# ((2X-14Cos45)/(49+X^2-14XCos45))+0.3536 = 0

Solve to find the value of X

Change cos 45 to sqrt 2 and rewrite the equation in the form
a x^2 + bx + c = 0

Start out by rewriting it as
2x - 9.8995
= (-0.3536)(49 + x^2 - 9.8995 x)

Conimue until you get the form
a x^2 + bx + c = 0, figure out what a, b, and c are, and use the quadratic equation for the two different values of x that are the roots of the equation.

If you are unfamiliar with the quadratic equation method, review

Sorry, I made a mistake in my previous answer. Cos 45 should have been (1/2) sqrt 2 = 0.70711.., not sqrt 2. Duh.
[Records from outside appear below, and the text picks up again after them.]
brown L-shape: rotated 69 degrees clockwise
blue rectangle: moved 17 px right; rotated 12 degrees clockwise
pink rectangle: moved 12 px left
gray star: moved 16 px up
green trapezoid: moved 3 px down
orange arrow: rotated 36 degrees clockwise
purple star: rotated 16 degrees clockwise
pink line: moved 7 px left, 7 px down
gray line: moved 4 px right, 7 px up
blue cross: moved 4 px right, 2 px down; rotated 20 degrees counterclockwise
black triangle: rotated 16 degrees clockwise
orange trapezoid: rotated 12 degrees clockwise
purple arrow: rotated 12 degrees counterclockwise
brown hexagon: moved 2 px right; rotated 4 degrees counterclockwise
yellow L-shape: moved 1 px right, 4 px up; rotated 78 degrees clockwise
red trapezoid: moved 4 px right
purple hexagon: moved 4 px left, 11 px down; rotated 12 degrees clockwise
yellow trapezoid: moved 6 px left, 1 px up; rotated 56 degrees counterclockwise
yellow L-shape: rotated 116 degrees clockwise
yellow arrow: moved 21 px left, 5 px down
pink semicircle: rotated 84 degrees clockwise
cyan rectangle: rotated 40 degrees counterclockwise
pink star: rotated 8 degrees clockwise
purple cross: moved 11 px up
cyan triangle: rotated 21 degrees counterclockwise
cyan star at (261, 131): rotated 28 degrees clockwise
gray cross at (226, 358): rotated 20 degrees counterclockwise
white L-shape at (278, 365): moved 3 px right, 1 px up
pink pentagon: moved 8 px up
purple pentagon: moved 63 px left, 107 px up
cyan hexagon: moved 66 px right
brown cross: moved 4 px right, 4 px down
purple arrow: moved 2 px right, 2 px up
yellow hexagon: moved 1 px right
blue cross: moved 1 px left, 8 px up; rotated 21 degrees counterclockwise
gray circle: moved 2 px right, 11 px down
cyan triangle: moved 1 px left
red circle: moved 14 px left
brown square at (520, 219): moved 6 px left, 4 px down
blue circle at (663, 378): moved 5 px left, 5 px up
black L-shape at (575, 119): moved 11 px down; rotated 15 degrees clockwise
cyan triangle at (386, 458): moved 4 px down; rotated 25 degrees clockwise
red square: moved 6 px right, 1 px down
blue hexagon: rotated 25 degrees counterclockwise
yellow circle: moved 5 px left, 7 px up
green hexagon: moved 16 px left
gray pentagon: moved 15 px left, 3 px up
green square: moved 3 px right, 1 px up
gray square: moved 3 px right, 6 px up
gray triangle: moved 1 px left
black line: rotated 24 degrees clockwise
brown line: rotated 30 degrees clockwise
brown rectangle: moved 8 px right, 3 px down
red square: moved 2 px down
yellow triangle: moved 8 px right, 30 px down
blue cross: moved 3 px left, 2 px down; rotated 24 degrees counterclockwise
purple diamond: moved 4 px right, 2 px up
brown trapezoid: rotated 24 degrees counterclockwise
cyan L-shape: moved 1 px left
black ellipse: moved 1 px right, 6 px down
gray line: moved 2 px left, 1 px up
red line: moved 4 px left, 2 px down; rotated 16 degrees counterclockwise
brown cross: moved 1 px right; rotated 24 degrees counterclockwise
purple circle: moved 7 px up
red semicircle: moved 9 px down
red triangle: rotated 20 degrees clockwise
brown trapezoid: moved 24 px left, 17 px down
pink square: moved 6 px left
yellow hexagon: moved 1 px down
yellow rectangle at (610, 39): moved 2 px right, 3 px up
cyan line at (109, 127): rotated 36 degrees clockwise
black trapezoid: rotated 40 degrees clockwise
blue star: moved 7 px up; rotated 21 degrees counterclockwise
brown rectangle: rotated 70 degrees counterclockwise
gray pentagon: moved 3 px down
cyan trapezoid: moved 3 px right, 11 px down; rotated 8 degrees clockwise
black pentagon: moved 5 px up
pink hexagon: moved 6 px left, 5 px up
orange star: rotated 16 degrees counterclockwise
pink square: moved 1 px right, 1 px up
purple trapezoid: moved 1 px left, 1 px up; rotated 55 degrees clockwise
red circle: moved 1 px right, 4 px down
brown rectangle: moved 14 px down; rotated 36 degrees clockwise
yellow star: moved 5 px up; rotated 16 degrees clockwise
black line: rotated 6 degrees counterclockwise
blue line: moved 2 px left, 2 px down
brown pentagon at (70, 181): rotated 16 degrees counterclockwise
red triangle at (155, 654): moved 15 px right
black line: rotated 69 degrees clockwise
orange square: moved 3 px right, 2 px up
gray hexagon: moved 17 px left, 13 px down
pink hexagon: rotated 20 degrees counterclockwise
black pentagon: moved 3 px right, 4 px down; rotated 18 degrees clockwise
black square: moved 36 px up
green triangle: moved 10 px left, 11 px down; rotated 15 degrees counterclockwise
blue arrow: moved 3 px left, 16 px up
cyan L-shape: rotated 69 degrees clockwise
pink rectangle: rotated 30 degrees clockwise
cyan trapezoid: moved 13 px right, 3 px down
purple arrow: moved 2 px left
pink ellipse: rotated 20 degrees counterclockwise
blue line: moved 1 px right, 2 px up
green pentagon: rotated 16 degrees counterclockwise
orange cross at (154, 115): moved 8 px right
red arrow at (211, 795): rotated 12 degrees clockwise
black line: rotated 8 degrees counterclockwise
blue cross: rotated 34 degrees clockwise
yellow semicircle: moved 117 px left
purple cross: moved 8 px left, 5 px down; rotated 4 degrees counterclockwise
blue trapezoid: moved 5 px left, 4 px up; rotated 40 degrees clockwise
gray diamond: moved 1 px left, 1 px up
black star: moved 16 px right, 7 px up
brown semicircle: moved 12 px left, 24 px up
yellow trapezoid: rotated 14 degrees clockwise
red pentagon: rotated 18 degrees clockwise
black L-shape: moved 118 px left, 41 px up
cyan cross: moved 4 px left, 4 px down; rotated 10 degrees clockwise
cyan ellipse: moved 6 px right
The procedure is OK; the numbers are wrong.

## To solve the equation ((2X-14Cos45)/(49+X^2-14XCos45))+0.3536 = 0, we need to first simplify the equation and then solve for X.

First, we can replace cos 45 with its value, which is (1/2) √2 or approximately 0.70711. The equation becomes:

((2X - 14 * 0.70711) / (49 + X^2 - 14X * 0.70711)) + 0.3536 = 0.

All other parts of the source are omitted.